2015, Archives, September 2015, The MFA Years

8 Lessons from 8 Weeks at The Elephant Machine.

It’s the last September Sunday night in Albuquerque and you can still sit outside barefoot in shorts and watch the super-blood lunar-eclipse, which last came around in ’82, without even a hint of autumn. I am 8 weeks into The Elephant Machine. Or is in 9? 10? Yeah, we started early. I knew graduate school would be busy, but busy is an understatement.

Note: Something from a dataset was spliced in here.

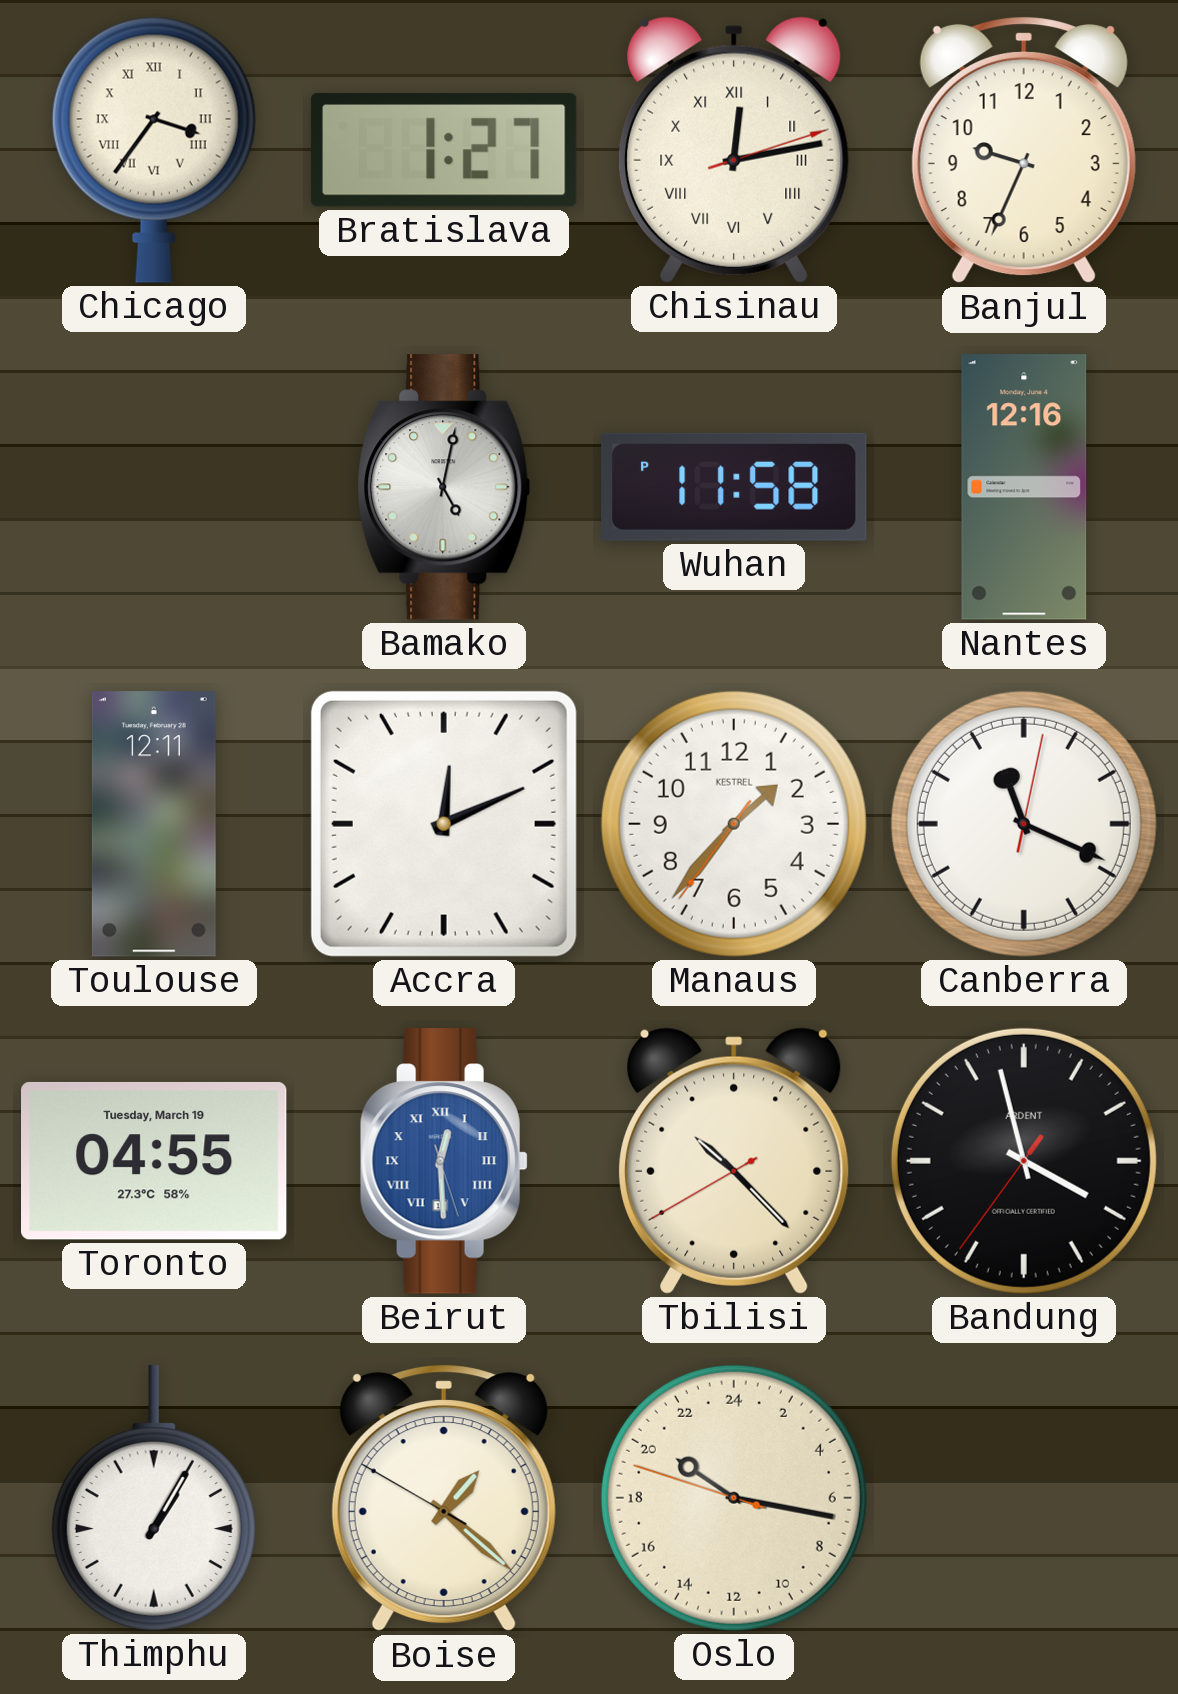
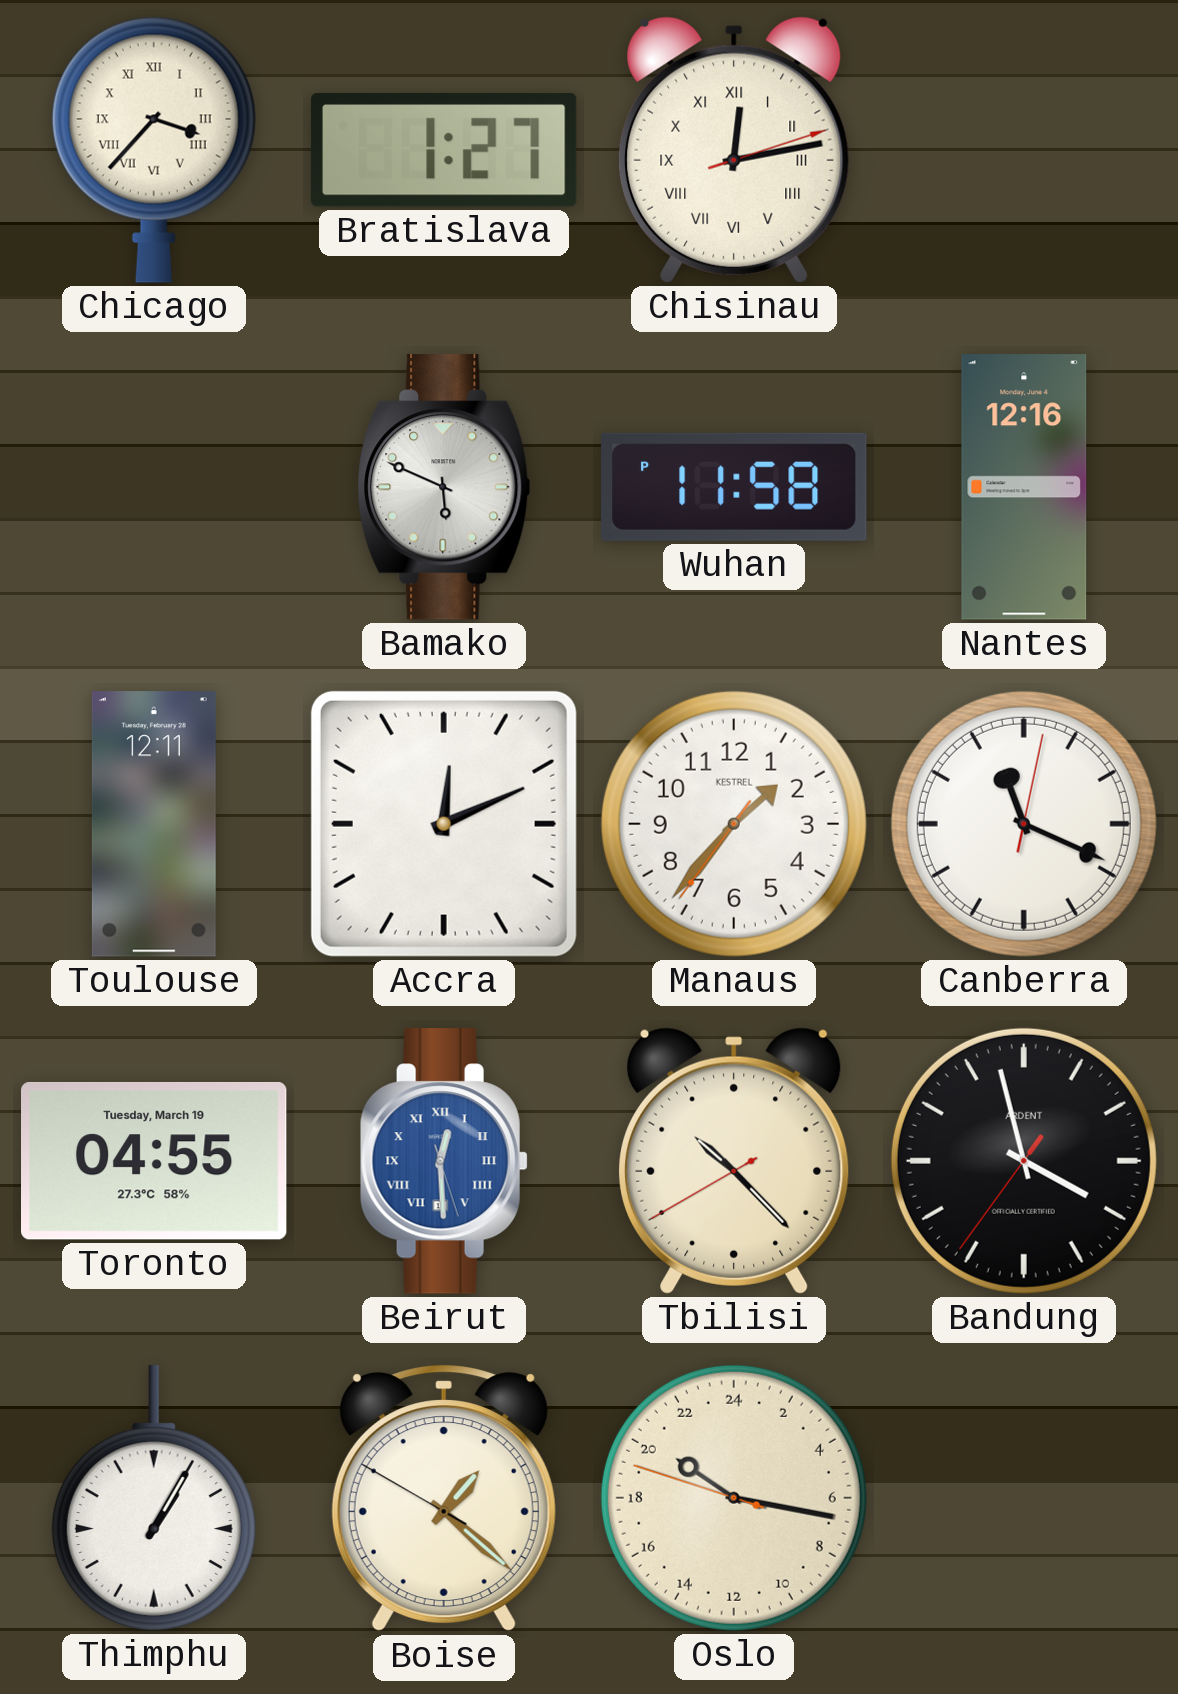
Chicago: 3:36 -> 3:37
Banjul: 9:34 -> none
Bamako: 5:02 -> 5:49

I have learned more than a few things so far, but I’ll keep it to 8:

  • My upper-class men and women are more than a resource. From finding furniture, to taking me camping, to telling which classes to take and avoid, they have not steered me wrong. I share an office with two second-year poets, and although our office hours are not the most productive, the information I have gleamed is priceless. Where to download software? How to mark freshman comp papers in record time? Sample travel grants? Here you go and this is how you do it. I need an apartment. Hey, I’m leaving mine, take the lease. On the first day of class at 7am, I get a text: Coffee’s ready. Perhaps it’s the pace of Albuquerque, perhaps because the program is small, maybe in a bigger city there is less time to help, but I cannot stress how helpful and friendly and supportive and informative and well… these guys are superlatives. Thank-you.
  • The Professors actually care. After my first fiction workshop, I wasn’t feeling bruised more “meh”. After all the work of getting here, I was expecting something earth shattering. I wanted enlightenment and got a few insightful comments, some solid suggestions, and a pat of the back. I am pretty sure my face didn’t show anything, but I left class down and began to question everything, especially my choice to do an MFA. I was ready to start looking for flights back to Rio, back to my real world. Then I got an email invite from the fiction head inviting me for coffee. We met on a Friday afternoon off-campus and talked for three hours about my stories, the program, his stories, Albuquerque, and laughed a lot. He didn’t have to do that. He didn’t have to make me feel special, but he did.
  • 1000 Words a day. No less. In our first week we were assigned Carolyn See’s Making a Literary Life, no revolution as far as craft books go, but there are a few gems to be mined. The gem I pocketed was to write 1000 words a day no matter what and the rest is gravy. 73 116 words in, I feel much richer. Or as one of our non-fiction teachers says, “How much do you think Yo-Yo Ma practices? I mean come on, 18 hours a week is nothing!” If you want his complete philosophy on productivity, try his treadmill journal.
  • EXERCISE EXERCISE EXERCISE. Yeah you’ve heard it all before and Murakami said it better but sitting at a computer all day is no good for anyone. Even a walk will do. I’m not talking to the car, through the supermarket and back to the car. The idea is to clear the head, get the heart up, at least 25 minutes a day. When the mind is free, the writing will follow.
  • DON’T LET TECHNOLOGY RULE YOU. Okay I’m a Luddite. If I could go back to a typewriter I would, but I can’t, so I have a few rules. Rather than deflect emails all day, I try to answer yes or no. If a student emails to ask what they missed in class, I don’t even respond, we have an online learning platform. They have classmates. When folks start hitting that “Reply All” button, good-bye. I have cut my Facebook down to 10 minutes a day and I feel much much much better. I can catch up at Christmas. Or just close it down all together, but that’s another debate.
  • READING SAVES MONEY. Can you live on your stipend? I have no idea. I got my head stuck in a book. Even when cooking or shopping or grading, there is a text on the side burner. Friday night? 300 pages are much cheaper than 6 beers, even cheapo New Mexican beers (which are actually excellent, this is a brewer’s state). My point being, the stipend arrives once a month, I check that it arrived, write the rent check and forget about it, don’t ask me, I’m reading. I’ll make a plan in May.
  • TEACHING IS A JOB. A damned tough one too. But clock in clock out. You’ll get better. Faster. That grading getting you down? Don’t whine. Open a bottle. Put on some Nina Simone. Two albums in, your comments we read like William Carlos Williams, short and direct.
  • MAKE FRIENDS AND KEEP THEM. That quiet angry poet in the corner just might tell you where to put the period to save your story. That non-fiction writer that sends epistles from other planets just might have the key to your character. Listen and open your heart daily. You all want the same thing. You are all on the same path. Workshop is not an arm-wrestle.

Is my tone urgent? Damned right it is, I got Jericho Brown’s New Testament calling my name. I got some Blue Mesa Review submissions to accept. I got to get that travel grant up to par so I can meet you in LA at AWP, and of course, 1000 words a day, no less.